### YOUR TASK
Provide only the number of lines in the records where "školní" appears.

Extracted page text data
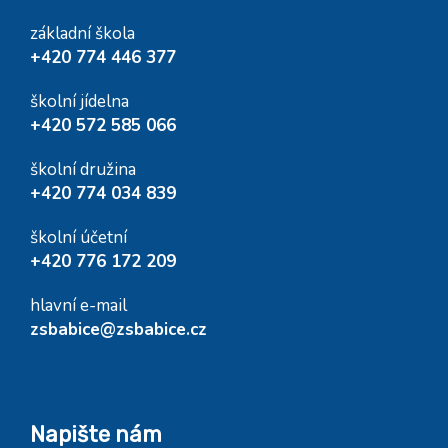
základní škola
+420 774 446 377
školní jídelna
+420 572 585 066
školní družina
+420 774 034 839
školní účetní
+420 776 172 209
hlavní e-mail
zsbabice@zsbabice.cz
Napište nám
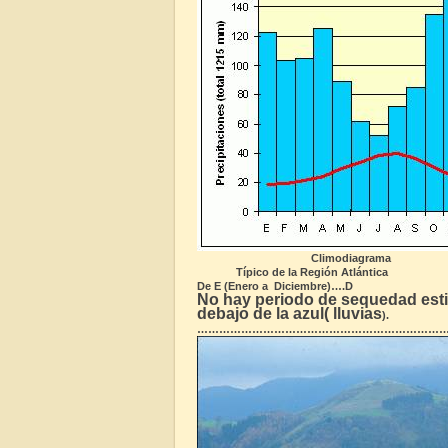
Climodiagrama
Típico de la Región Atlántica
De E (Enero a Diciembre)….D
No hay periodo de sequedad estiva
debajo de la azul( lluvias
).
…………………………………………………………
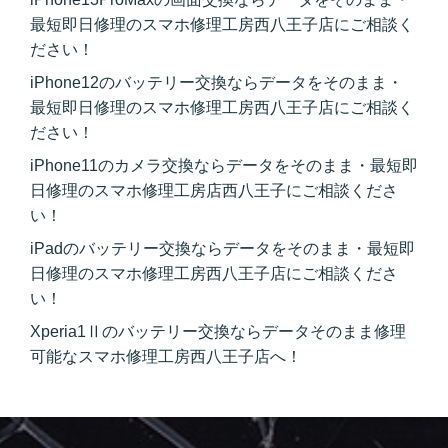
最短即日修理のスマホ修理工房西八王子店にご相談く
ださい！
iPhone12のバッテリー交換ならデータをそのまま・
最短即日修理のスマホ修理工房西八王子店にご相談く
ださい！
iPhone11のカメラ交換ならデータをそのまま・最短即
日修理のスマホ修理工房店西八王子にご相談くださ
い！
iPadのバッテリー交換ならデータをそのまま・最短即
日修理のスマホ修理工房西八王子店にご相談くださ
い！
Xperia1Ⅱのバッテリー交換ならデータそのまま修理
可能なスマホ修理工房西八王子店へ！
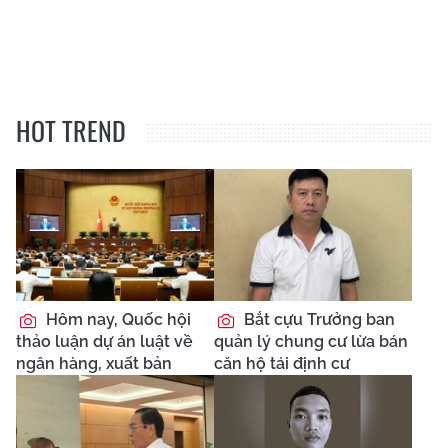
HOT TREND
Hôm nay, Quốc hội
Bắt cựu Trưởng ban
thảo luận dự án luật về
quản lý chung cư lừa bán
ngân hàng, xuất bản
căn hộ tái định cư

### RESPONSE BOX
3